Text: Stephan Thomas I Fotos: Nik Hunger

Liebling der Top-Chefs. Rätsel für gastronomische Szenenkenner: Wie heisst das Restaurant, das kein Gourmettempel sein will und demnach keine Punkte hat - wo aber Starköche wie Andreas Caminada oder Franz Wiget ein- und ausgehen? Auch Spitzensommeliers wie Christoph Kokemoor nehmen dafür einen Umweg in Kauf. Andreas Caminada ist hier sogar ein «Habitué», verdrückt auch einmal eine doppelte Portion von dem Salat aus Cuor di Bue-Tomaten. Franz Wiget gibt zu Protokoll: «Wenn wir einmal frei haben, kommen wir mit Freude hierher.» Noch zwei Markenzeichen des Lokals: Der legendäre Hackbraten. Die Schiefertafeln, die zusammen mit den Tagesempfehlungen die Speisekarte ersetzen. Sie haben es herausgefunden? Es ist das «Landhaus» in Fläsch GR.

Landhaus Flaesch, Ignaz und Theresa Baumann

Wohlverdienter Ruhestand: Theresa und Ignaz Baumann gehen nach über 50 Jahren in der Gastronomie in Pension.

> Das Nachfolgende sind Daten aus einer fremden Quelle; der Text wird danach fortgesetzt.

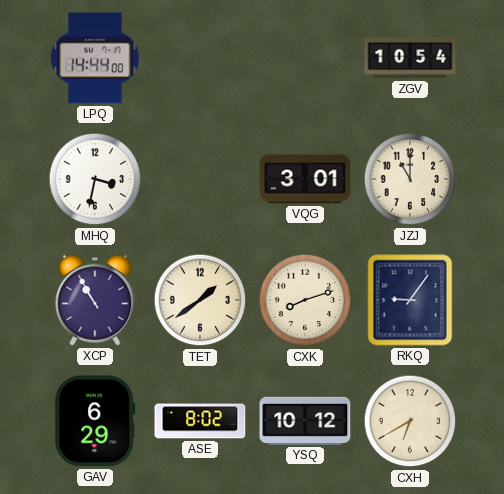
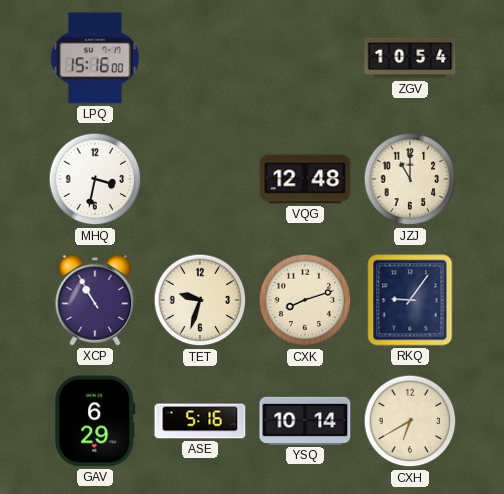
LPQ: 14:44 -> 15:16
VQG: 3:01 -> 12:48
TET: 1:39 -> 9:33
ASE: 8:02 -> 5:16
YSQ: 10:12 -> 10:14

Raus aus der Küche, rauf auf die Harley. Die schlechte Nachricht: Theresa und Ignaz Baumann, während 25 Jahre hier Pächter, gehen am 25. Juli 2022 in Pension. Das haben sie mehr als verdient, haben auch beide die Siebzig überschritten. Ihr Alter sieht man ihnen aber keineswegs an - besonders nicht, wenn sie zusammen auf der Harley sitzen. Motorräder sind ihre grosse Leidenschaft. Mit Begeisterung haben sie an den Harley-Gourmet-Rides teilgenommen, die es mittlerweile leider nicht mehr gibt. Man stelle sich vor: 120 Gastronomen, alle mit Harley, die schwarmweise kulinarische Top-Adressen anpeilen. Theresa und Ignaz haben die ganze Schweiz per Motorrad bereist, auch die Toskana und Korsika.

 

«Ich brauche den Kick». Ignaz ist in seiner Küche zuhause. «Es ist etwas eng hier, manchmal muss man ein wenig jonglieren. Aber ich brauche das, es gibt mir den Kick. Ich bleibe aber immer ruhig, nicht wie manche andere ...» Ignaz und Theresa sind Gastgeber mit Fingerspitzengefühl. «Man muss grosszügig sein können, manchmal einen Apéro spendieren. Das ist gut für die Kundenbindung. Ich habe einmal einem treuen Gast, einem Industriellen aus Düsseldorf, ein Essen spendiert. Das hat ihn gefreut und erstaunt. In seinem Düsseldorfer Stammlokal, wo er seit vierzig Jahren verkehrt, hat er nie auch nur einen Kaffee offeriert bekommen.»
 

Landhaus Flaesch, Ignaz Baumann, Hackbraten aus Kalbfleisch

Markenzeichen #1: Der legendäre Hackbraten.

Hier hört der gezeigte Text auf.